In one of the proofs of Cauchys Inequality that reduces vector inner product to a quadratic form:
$$0 \leq \langle u + \alpha, u + \alpha \rangle = \langle u , u \rangle + 2 \alpha\langle u ,v \rangle + \alpha^2\langle v,v \rangle$$
Since any quadratic $$ a \alpha^2+2b\alpha + c $$ takes its minimal value @ $ c - \frac{b^2}{a} $ when $ \alpha = -\frac{b}{2a}$ ---- (1)

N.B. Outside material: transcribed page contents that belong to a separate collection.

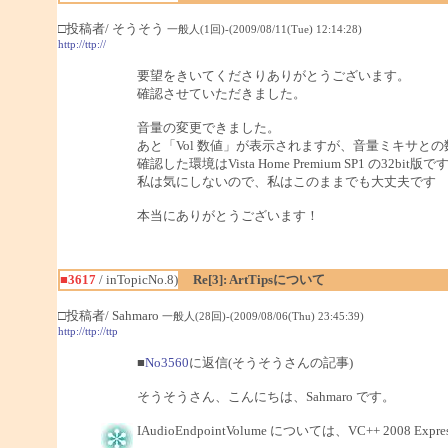
□投稿者/ そうそう
一般人(1回)-(2009/08/11(Tue) 12:14:28)
http://ttp://
要望をきいてくださりありがとうございます。
確認させていただきました。
音量の変更できました。
あと「Vol 数値」が表示されますが、音量ミキサと
確認した環境はVista Home Premium SP1 の32bit版で
私は気にしないので、私はこのままでも大丈夫です
本当にありがとうございます！
■3617
/ inTopicNo.8)
Re[3]: ArtTipsについて
□投稿者/ Sahmaro
一般人(28回)-(2009/08/06(Thu) 23:45:39)
http://ttp://ttp
■
No3560
に返信(そうそうさんの記事)
そうそうさん、こんにちは、Sahmaro です。
IAudioEndpointVolume については、VC++ 2008 E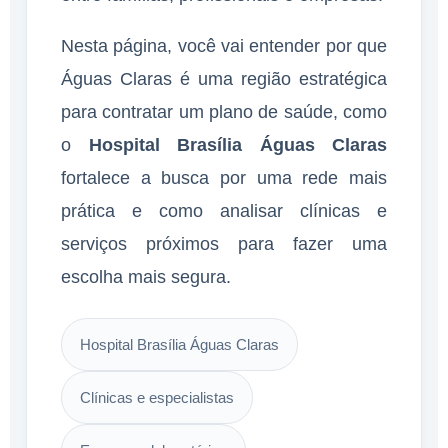
Nesta página, você vai entender por que
Águas Claras é uma região estratégica
para contratar um plano de saúde, como
o
Hospital Brasília Águas Claras
fortalece a busca por uma rede mais
prática e como analisar clínicas e
serviços próximos para fazer uma
escolha mais segura.
Hospital Brasília Águas Claras
Clínicas e especialistas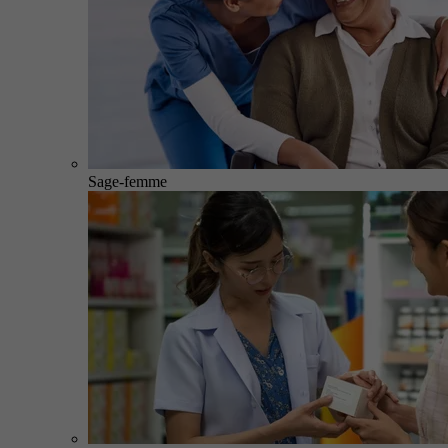
Sage-femme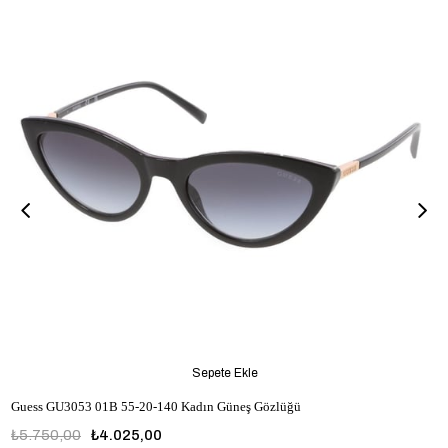
Sepete Ekle
Guess GU3053 01B 55-20-140 Kadın Güneş Gözlüğü
₺5.750,00
₺4.025,00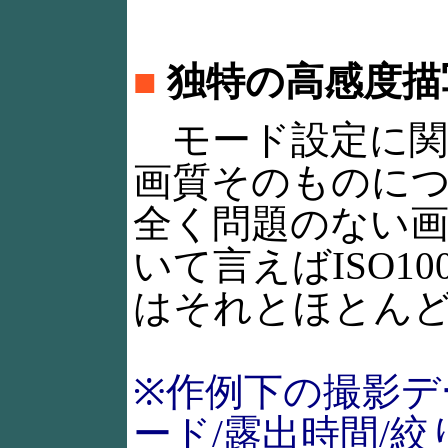
■
独特の高感度描
モード設定に関
画質そのものについ
全く問題のない
いて言えばISO100
はそれとほとん
※作例下の撮影デ
ード/露出時間/絞り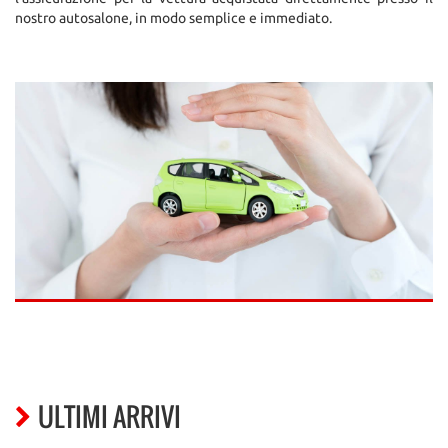
nostro autosalone, in modo semplice e immediato.
ULTIMI ARRIVI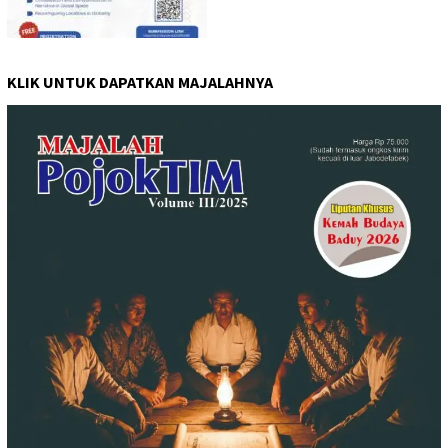
KLIK UNTUK DAPATKAN MAJALAHNYA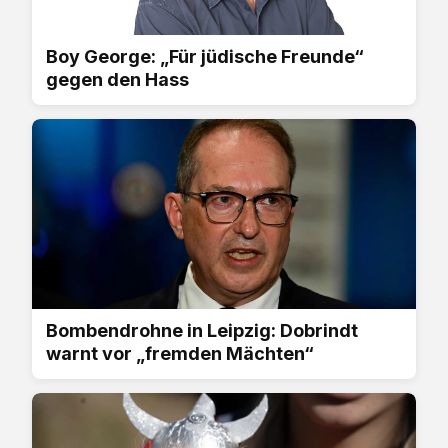
Boy George: „Für jüdische Freunde“
gegen den Hass
Bombendrohne in Leipzig: Dobrindt
warnt vor „fremden Mächten“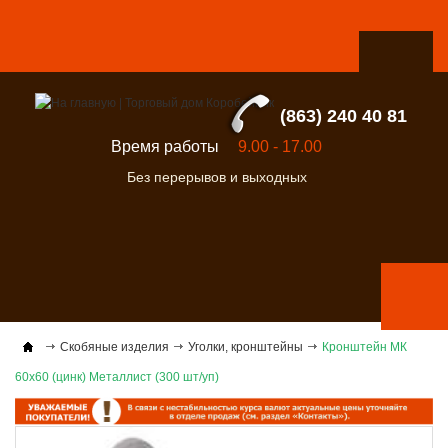
(863) 240 40 81
Время работы
9.00 - 17.00
Без перерывов и выходных
Скобяные изделия
Уголки, кронштейны
Кронштейн МК
60х60 (цинк) Металлист (300 шт/уп)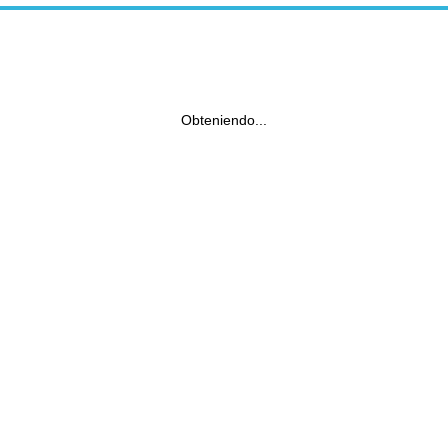
Obteniendo...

and the inequality should hold for even this minimum value of the polynomial
$$ 0 \leq \langle u,u \rangle - \frac {\langle u,v\rangle^2}{\langle v,v \rangle} \iff \frac {|\langle u,v \rangle|}{||u|| ||v||} \leq 1 $$ --- (2)
Questions:
Main Q) Am not confident how the equivalence is same. Please confirm the following the is correct thinking:
$$ 0 \leq \langle u,u \rangle - \frac {\langle u,v\rangle^2}{\langle v,v \rangle} $$
Take the - to the left, we get:
$$ \frac {\langle u,v\rangle^2}{\langle v,v \rangle} \leq \langle u,u \rangle $$
Since in vector inner product of the same vector $\langle v,v \rangle$ = $|v|^2$ , thus:
$$ \frac {\langle u,v\rangle^2}{|v|^2} \leq |u|^2 $$
$$ \frac {\langle u,v\rangle^2}{|v|^2|u|^2} \leq 1 $$
Taking Square root on both sides:
$$ \frac {\langle u,v\rangle}{|v||u|} \leq 1 $$
Would the above be a correct mathematical deduction of how the equivalence is achieved?
Side Q) in (1) Is the minima of a Quadratic equation when its discriminant = 0? Any link that helps show this please suggest.